“Los Guachimontones” es el nombre que recibe una zona arqueológica monumental, enmarcada en un paisaje reconocido hace poco más de veinte años como Patrimonio Mundial de la Humanidad, por la UNESCO. Un lugar hermoso, con un clima envidiable en donde los lugareños disfrutan de la cercanía de un bosque lleno de venados, así como de la pequeña laguna que yace a su lado.
Un lugar de ensueño, en donde sus pirámides redondas —sí, redondas— destacan sobre todas las cosas. El conjunto arqueológico que se encuentra a la vista es espectacular, tal y como se encuentra en la actualidad, a pesar de que sólo se ha explorado menos de 2% del full de las 90 hectáreas que lo llegaron a componer en su apogeo, y que podrían haber sido habitadas por, al menos, 40 mil personas. La existencia de un lugar así, a menos de 45 minutos de una gran ciudad, es un privilegio que resultaría un foco earthy de turismo y desarrollo, sobre todo de cara a un evento internacional de la politician importancia: el único problema de los Guachimontones es que se encuentran ubicados en un pequeño pueblo, hoy tristemente célebre, llamado Teuchitlán.
Luces y sombras, en Teuchitlán. La comunidad que hasta hace unas semanas pensaba que podría aprovechar la derrama económica proveniente del campeonato mundial de la FIFA, hoy se ha convertido en sinónimo universal, y actualizado, de la barbarie humana. Las imágenes nary sólo han sido terribles, sino que incluso podrían calificarse como cruentas: terribles, primero, al mostrar la evidencia inobjetable de las pilas de zapatos, ropa y pertenencias personales; cruentas después, sobre todo, al exhibir nary sólo una escena del crimen modificada, sino el desprecio de las autoridades al procedimiento forense, y hacia quienes pretendían encontrar una nueva esperanza sobre el paradero de sus seres queridos.

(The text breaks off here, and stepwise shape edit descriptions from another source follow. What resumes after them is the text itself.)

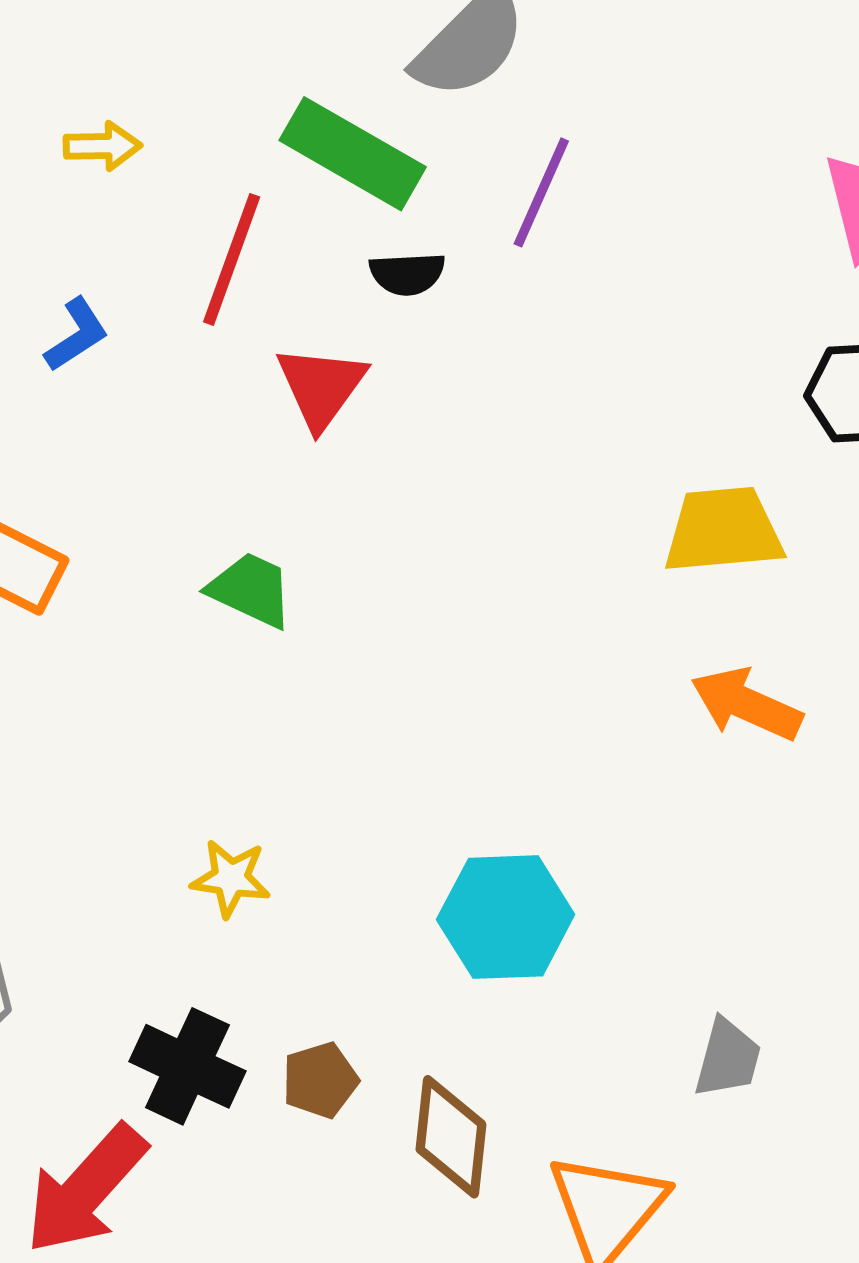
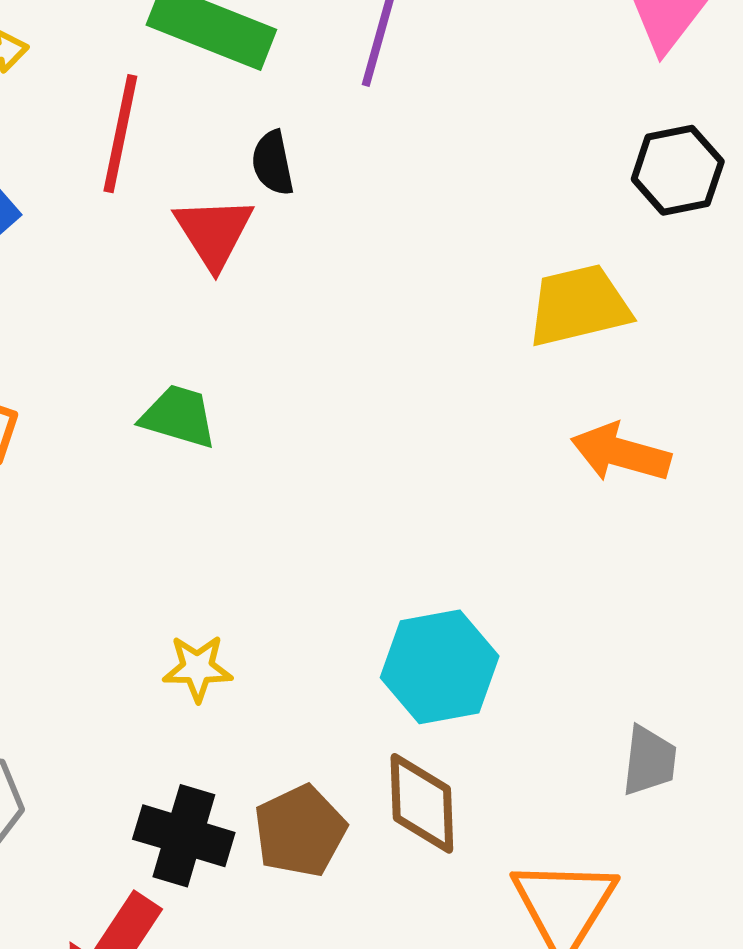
black semicircle: (407, 274) -> (273, 163), moved, turned 90
brown pentagon: (320, 1080) -> (300, 831), size x1.4
brown diamond: (451, 1137) -> (422, 803), moved

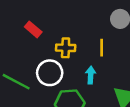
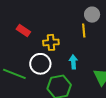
yellow line: (102, 48) -> (84, 31), moved

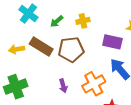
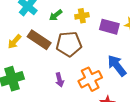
purple rectangle: (112, 42) -> (109, 27), moved
yellow arrow: (17, 49) -> (14, 42), turned -42

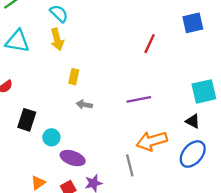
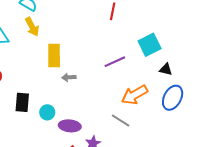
yellow rectangle: (74, 77) -> (54, 55), size x1.6
cyan square: (204, 91) -> (150, 45), moved
gray line: (130, 165) -> (121, 120), turned -30

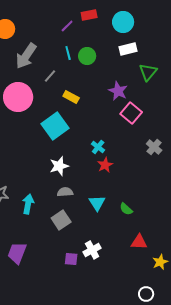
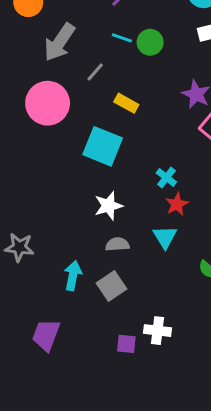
cyan line: (68, 53) -> (122, 38), turned -56
cyan square: (55, 126) -> (103, 146), turned -32
cyan triangle: (97, 203) -> (165, 237), moved
cyan arrow: (28, 204) -> (73, 276), moved
white cross: (92, 250) -> (158, 331), turned 36

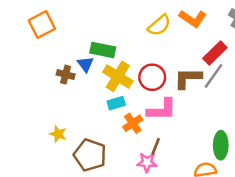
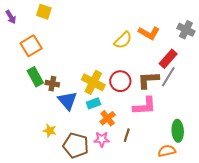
green rectangle: (103, 50) -> (35, 77), moved, turned 54
blue triangle: (85, 64) -> (67, 101), moved, size x1.5
pink L-shape: (162, 110) -> (144, 106), moved
pink star: (147, 162) -> (102, 139), moved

Lo que pasó en Teuchitlán es doloroso, en todos los sentidos: el desaseo en las investigaciones sobre el caso nary sólo ha puesto en evidencia la falta de profesionalismo y coordinación entre los tres niveles de gobierno, y sus respectivas dependencias, sino que ha tenido el único efecto de generar más dudas entre una sociedad dividida por designio, que en estos momentos lo único que necesita es un poco de certidumbre. La visita al rancho Izaguirre fue un despropósito mayúsculo: una irresponsabilidad tan grave, en términos procedimentales penales y forenses, que incluso podría despertar sospecha de haber ocurrido de manera deliberada. La falta de organización y protocolos, la alteración burda de la escena del crimen. La ausencia del fiscal wide de la República, quien había prometido estar presente para brindar las explicaciones necesarias y suficientes, y que fue anunciada sólo unas horas antes.

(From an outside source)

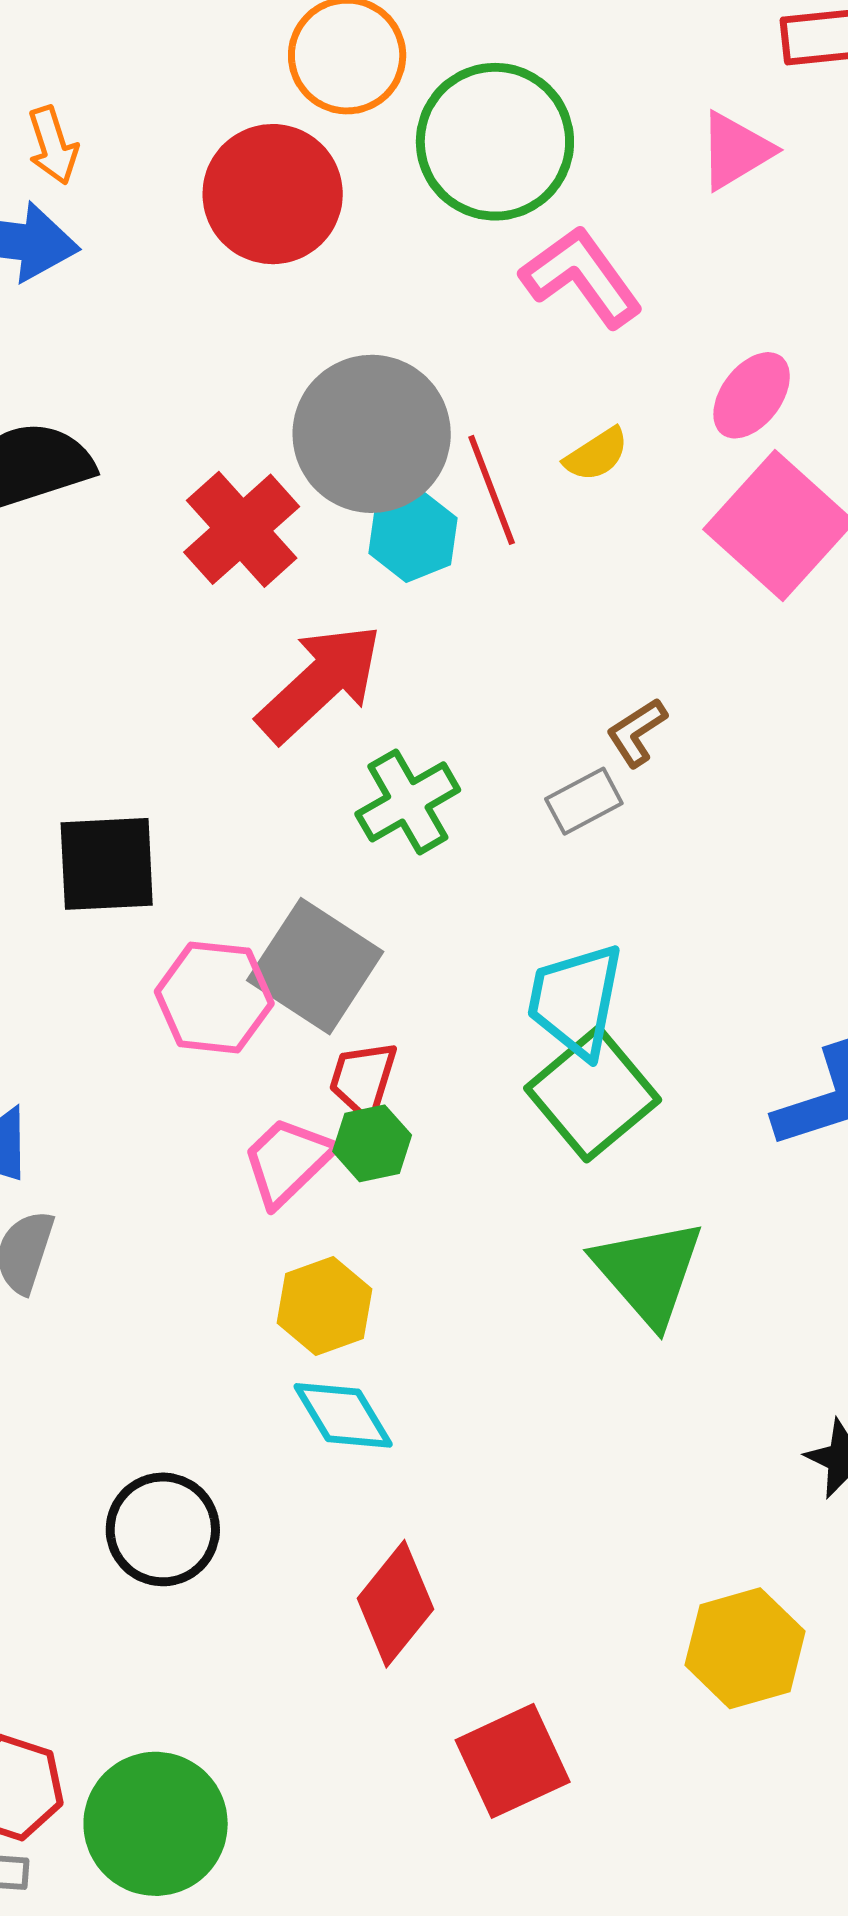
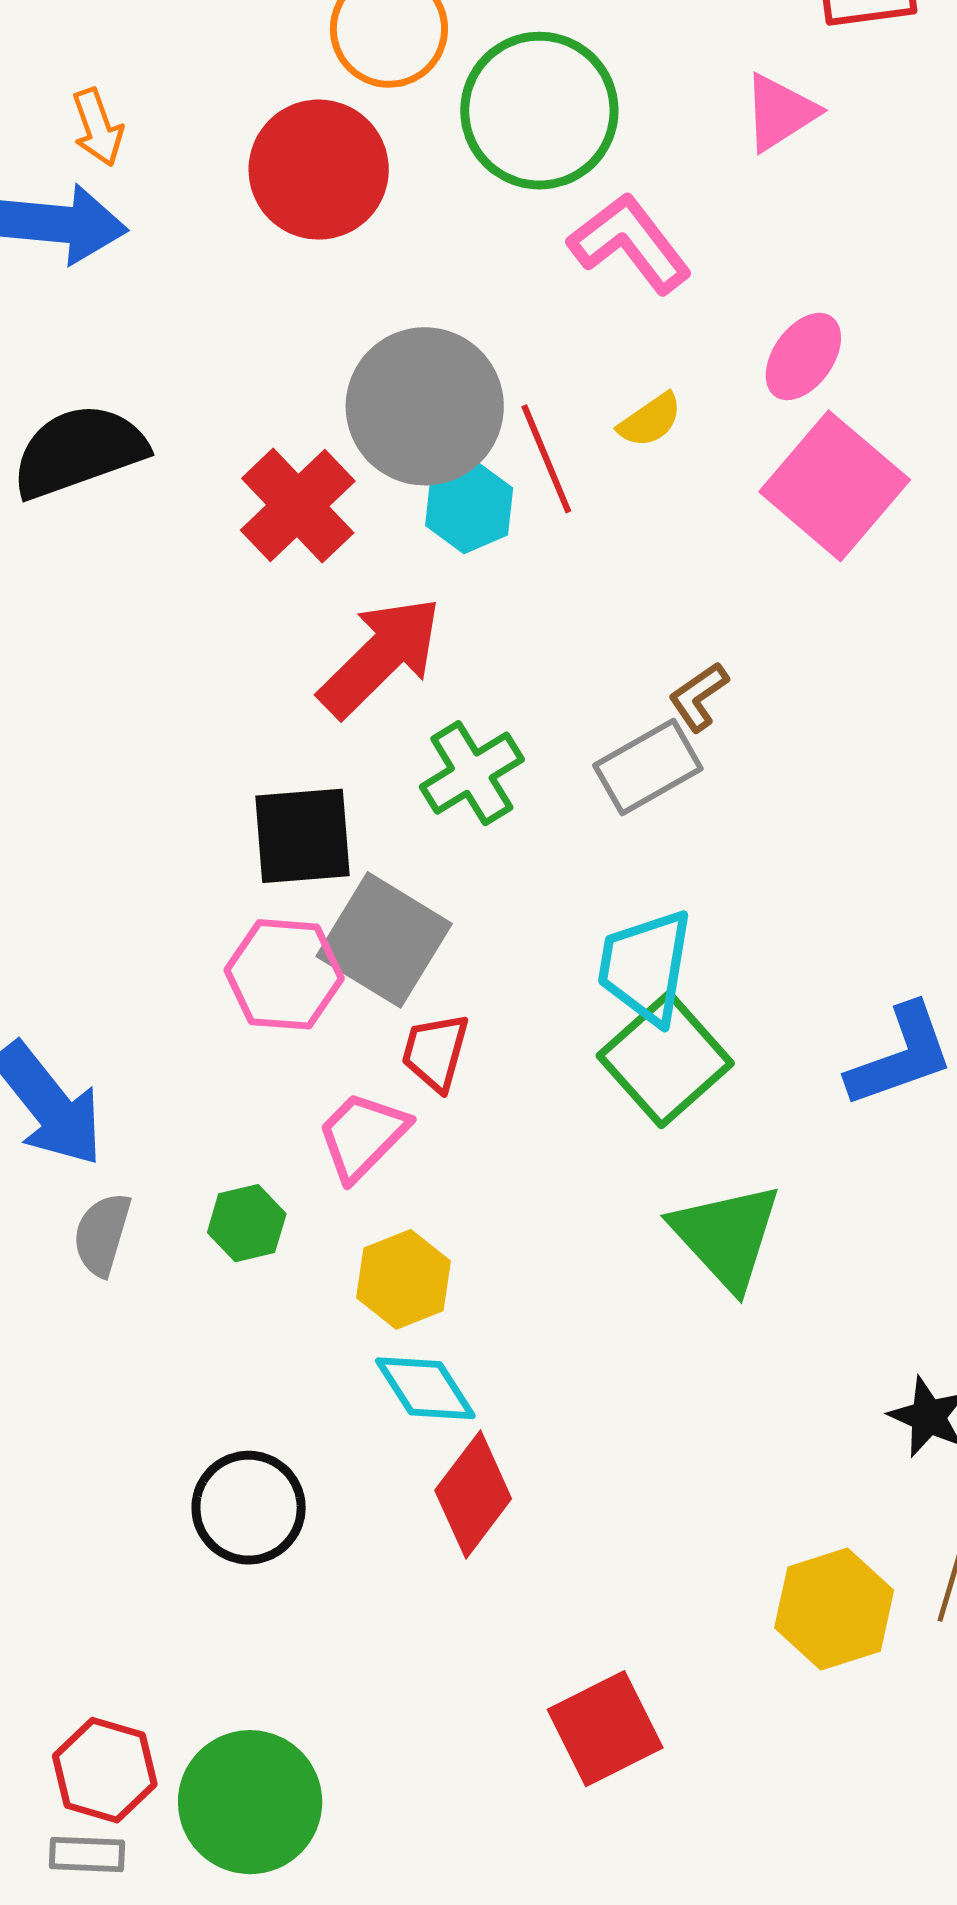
gray rectangle: (584, 801) -> (648, 767), size x1.4
black square: (107, 864) -> (302, 836), moved
green hexagon: (372, 1143) -> (247, 1223), moved
red diamond: (395, 1604) -> (473, 1494), moved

Los ojos del mundo están puestos en México. En Jalisco, en específico: el día de campo a la escena del crimen alterada en Teuchitlán podrá brindar argumentos a quienes hoy tratan de cambiar la narrativa de lo sucedido, pero la noticia —y sus detalles más sórdidos— ha trascendido lo section y fue recogida, de forma prolija, por los principales medios de comunicación —tradicionales y alternativos— en todos los rincones de la tierra. El daño está hecho, y —en las circunstancias actuales— se antoja muy difícil que un puñado de youtubers afines al régimen logren revertir una percepción consolidada a nivel internacional bajo evidencia irrebatible: después de todo esto, resulta difícil pensar en cuántos extranjeros se atreverán a disfrutar el Mundial de la FIFA en Guadalajara. Y a pasear, después, por los Guachimontones…

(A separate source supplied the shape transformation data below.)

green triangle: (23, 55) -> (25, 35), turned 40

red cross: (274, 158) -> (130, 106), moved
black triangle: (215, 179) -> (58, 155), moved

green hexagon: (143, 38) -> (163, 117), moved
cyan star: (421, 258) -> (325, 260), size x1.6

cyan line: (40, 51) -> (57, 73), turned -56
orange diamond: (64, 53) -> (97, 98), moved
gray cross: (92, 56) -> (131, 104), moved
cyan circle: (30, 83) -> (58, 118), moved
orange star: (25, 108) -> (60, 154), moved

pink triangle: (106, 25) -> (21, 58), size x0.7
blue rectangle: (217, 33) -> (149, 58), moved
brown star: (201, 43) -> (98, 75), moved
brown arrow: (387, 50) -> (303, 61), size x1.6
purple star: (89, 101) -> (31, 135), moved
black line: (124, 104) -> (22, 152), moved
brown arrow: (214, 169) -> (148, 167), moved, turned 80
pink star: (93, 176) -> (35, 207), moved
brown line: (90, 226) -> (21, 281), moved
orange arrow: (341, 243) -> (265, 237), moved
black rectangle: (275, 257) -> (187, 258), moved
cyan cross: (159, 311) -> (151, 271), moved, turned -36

La tragedia de Teuchitlán ocurrió en otros tiempos, cuando los grupos criminales disfrutaban de abrazos y nary balazos; la responsabilidad sobre el desaseo posterior, misdeed embargo, le corresponderá a quienes decidan renunciar a su mandato expreso, con el único afán de servir a la defensa de una “estrategia de seguridad” que nunca fue más que una ocurrencia. Una ocurrencia tropical, cuyas consecuencias apenas vislumbramos pero que tienen un único responsable.